THE Kenya Private Schools Association will help their members buy laptops for pupils to ensure they benefit from computer learning like their counterparts in public schools.
The association's CEO Peter Ndoro yesterday said they plan to integrate ICT and ensure they add value on learning.He said that under the Education Device Acquisition Programme, the association will partner with Microsoft Corporation, Intel East Africa, Safaricom Ltd, Mitsumi Computer Garage and Equity Bank to buy the laptops.
"The programme will focus on how much the devices will cost, what devices are required, what is required in terms of content, schools readiness and the financing options," Ndoro said.

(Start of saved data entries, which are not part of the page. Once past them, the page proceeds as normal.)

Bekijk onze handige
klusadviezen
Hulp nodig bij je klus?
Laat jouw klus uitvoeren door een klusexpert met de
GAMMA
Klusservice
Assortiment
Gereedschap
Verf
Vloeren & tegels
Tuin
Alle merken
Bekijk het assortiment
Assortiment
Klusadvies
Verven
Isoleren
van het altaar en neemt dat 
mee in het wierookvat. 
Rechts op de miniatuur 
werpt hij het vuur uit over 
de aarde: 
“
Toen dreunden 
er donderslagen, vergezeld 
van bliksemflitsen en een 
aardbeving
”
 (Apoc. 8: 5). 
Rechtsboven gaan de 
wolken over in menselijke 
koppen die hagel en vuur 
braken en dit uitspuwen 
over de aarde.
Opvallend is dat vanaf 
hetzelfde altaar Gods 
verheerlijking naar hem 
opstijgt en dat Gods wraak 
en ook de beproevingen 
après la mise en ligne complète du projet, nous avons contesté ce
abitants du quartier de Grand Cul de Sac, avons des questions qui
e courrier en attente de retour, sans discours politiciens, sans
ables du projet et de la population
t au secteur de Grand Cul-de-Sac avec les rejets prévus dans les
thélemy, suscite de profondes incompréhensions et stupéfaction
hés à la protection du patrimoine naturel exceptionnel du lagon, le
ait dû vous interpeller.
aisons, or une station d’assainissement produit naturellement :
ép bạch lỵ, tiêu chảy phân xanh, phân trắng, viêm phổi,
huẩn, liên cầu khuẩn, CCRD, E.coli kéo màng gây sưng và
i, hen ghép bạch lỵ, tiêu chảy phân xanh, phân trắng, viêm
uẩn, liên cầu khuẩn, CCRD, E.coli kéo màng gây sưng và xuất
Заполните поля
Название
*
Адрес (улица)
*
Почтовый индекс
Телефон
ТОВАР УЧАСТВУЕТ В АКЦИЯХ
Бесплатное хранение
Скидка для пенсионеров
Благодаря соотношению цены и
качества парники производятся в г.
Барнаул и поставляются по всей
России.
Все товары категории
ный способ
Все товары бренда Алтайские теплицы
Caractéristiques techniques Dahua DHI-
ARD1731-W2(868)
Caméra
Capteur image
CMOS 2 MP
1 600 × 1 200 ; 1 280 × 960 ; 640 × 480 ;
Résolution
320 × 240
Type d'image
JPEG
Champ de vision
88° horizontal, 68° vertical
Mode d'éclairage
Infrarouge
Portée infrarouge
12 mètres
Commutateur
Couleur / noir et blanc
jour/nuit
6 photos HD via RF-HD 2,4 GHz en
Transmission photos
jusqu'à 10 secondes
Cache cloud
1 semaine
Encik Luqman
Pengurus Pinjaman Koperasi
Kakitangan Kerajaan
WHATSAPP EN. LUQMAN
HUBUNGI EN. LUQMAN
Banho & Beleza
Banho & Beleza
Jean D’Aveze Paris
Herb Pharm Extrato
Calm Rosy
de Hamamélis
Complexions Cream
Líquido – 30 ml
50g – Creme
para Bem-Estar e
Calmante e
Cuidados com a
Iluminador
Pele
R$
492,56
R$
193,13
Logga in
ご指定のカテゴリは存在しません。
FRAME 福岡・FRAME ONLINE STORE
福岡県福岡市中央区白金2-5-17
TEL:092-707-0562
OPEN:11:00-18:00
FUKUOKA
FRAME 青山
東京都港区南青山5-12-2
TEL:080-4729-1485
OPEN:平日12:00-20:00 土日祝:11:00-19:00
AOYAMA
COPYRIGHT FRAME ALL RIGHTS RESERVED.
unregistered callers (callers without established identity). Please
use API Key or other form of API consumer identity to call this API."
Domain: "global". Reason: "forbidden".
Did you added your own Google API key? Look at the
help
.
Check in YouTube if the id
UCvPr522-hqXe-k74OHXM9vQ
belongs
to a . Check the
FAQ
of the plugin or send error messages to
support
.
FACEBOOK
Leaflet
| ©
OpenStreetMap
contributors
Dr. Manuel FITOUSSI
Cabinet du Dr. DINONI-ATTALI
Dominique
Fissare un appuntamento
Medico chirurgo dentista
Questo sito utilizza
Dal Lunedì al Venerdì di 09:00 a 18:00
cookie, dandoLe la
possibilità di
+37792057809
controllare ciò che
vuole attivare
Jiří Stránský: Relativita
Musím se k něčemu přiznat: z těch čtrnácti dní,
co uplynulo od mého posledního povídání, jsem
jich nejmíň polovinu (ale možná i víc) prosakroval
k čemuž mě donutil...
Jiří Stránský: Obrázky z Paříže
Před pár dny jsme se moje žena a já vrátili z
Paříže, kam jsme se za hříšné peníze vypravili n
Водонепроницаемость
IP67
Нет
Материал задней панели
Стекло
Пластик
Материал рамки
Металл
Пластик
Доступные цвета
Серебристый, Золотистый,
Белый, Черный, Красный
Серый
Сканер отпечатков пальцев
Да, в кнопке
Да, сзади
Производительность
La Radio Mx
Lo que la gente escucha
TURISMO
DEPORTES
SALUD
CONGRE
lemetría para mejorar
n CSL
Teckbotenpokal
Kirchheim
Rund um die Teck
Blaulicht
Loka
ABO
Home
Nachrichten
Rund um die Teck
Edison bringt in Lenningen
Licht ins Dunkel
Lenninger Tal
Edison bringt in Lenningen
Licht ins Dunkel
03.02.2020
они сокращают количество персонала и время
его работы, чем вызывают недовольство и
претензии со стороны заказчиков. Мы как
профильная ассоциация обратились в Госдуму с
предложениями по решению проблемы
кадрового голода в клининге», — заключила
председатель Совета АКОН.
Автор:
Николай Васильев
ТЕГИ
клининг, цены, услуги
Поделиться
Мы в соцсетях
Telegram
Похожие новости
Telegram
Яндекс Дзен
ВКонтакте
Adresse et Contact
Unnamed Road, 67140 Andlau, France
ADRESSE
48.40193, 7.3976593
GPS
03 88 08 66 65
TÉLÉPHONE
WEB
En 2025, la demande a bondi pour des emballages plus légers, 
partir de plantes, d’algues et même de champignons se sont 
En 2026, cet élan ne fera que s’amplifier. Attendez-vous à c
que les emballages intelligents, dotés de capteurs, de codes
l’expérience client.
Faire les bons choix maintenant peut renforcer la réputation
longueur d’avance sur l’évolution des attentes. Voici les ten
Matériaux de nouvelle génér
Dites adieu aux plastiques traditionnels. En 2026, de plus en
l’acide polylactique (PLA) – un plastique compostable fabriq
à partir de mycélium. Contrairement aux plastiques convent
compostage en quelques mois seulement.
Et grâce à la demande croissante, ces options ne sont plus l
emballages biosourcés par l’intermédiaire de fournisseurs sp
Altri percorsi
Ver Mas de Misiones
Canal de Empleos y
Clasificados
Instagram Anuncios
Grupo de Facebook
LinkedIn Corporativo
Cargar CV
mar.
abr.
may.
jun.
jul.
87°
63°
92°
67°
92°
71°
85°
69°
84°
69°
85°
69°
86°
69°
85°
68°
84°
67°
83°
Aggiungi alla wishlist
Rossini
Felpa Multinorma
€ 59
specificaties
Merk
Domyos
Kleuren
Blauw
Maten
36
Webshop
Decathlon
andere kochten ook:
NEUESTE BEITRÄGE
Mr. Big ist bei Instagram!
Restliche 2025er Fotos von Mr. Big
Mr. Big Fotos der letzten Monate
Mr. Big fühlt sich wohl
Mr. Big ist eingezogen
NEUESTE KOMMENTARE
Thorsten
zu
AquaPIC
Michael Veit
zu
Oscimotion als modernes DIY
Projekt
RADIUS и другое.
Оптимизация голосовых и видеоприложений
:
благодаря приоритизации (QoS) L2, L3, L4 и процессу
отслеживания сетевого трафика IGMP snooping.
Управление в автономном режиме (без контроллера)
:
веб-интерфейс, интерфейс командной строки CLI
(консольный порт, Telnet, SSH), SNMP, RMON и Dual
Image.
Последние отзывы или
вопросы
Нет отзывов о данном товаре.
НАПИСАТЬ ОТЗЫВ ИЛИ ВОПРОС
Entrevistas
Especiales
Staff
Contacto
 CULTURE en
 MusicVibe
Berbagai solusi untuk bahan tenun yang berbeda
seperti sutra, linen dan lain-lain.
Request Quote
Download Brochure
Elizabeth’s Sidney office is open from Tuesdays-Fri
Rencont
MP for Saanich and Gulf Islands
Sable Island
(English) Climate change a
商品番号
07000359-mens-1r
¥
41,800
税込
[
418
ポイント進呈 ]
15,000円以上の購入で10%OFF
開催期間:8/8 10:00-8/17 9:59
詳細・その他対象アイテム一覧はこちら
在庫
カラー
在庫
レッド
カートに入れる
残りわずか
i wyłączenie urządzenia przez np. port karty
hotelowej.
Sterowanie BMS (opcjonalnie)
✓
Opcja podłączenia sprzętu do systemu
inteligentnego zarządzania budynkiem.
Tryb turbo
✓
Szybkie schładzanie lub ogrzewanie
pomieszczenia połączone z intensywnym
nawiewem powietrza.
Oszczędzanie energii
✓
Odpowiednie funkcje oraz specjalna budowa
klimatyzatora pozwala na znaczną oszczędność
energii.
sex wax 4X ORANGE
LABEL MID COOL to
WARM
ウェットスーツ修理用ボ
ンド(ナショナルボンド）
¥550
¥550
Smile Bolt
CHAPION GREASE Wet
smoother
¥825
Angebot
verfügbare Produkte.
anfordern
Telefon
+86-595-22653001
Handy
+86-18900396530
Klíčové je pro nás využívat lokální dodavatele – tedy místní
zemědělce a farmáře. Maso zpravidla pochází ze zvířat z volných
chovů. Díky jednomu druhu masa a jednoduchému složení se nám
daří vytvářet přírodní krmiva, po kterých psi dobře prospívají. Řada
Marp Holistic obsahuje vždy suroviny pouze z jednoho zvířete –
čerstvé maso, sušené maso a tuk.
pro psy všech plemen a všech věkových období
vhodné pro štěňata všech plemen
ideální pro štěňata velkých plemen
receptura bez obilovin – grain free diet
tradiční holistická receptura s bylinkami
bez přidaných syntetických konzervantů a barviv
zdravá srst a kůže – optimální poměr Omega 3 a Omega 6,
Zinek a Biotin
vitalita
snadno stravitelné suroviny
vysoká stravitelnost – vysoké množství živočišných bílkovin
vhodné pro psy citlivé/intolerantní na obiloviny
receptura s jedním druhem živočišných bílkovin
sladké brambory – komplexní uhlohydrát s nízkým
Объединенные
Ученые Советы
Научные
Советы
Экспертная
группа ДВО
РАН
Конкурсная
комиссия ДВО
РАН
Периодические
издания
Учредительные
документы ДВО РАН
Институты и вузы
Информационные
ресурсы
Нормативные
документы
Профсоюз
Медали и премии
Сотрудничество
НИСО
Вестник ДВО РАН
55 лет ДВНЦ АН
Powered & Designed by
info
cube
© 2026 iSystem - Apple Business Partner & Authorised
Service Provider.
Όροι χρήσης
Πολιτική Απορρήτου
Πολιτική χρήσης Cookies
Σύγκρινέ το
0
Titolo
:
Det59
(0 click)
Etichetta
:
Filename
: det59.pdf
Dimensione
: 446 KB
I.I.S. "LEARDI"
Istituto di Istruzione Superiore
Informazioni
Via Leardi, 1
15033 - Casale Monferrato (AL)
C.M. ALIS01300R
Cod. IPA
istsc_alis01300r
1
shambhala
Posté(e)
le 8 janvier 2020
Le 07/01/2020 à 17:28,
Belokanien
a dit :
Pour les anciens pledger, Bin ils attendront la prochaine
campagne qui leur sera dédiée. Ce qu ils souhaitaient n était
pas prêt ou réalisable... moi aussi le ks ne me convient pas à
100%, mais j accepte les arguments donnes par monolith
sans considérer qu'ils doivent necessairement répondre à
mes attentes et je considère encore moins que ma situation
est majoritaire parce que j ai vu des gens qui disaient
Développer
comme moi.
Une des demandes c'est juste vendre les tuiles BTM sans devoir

He said the association will not provide the laptops but help schools to know the existing original devices manufacturers from whom they will buy classmate interactive laptops at affordable prices.
Yesterday, the association hosted computer companies and school representatives in Nairobi to explore affordable ways devices can be accessed by schools.
Similar meetings in the former eight provincial headquarters categorised as regions will be held. Ndoro said and the facilitation meeting will cost Sh25 million.
In the Sh24 billion government laptop project, one laptop will cost approximately Sh20,000, but the private schools want lower prices per computer.
There are about 8,000 private primary schools and 2,000 secondary schools with a total of 2.7 million students. But Ndoro said the association has a registered membership of 3,000 schools.
Microsoft education manager Wanjira Kamwere said the programme will ensure teachers, students and staff get the requisite job market ICT knowledge.
Intel Corporation business development manager for education in East Africa Alex Twinomugisha said as a security measure, a laptop will not operate while outside the school compound. He said they will have a central management teacher's device to ensure students concentrate in classrooms.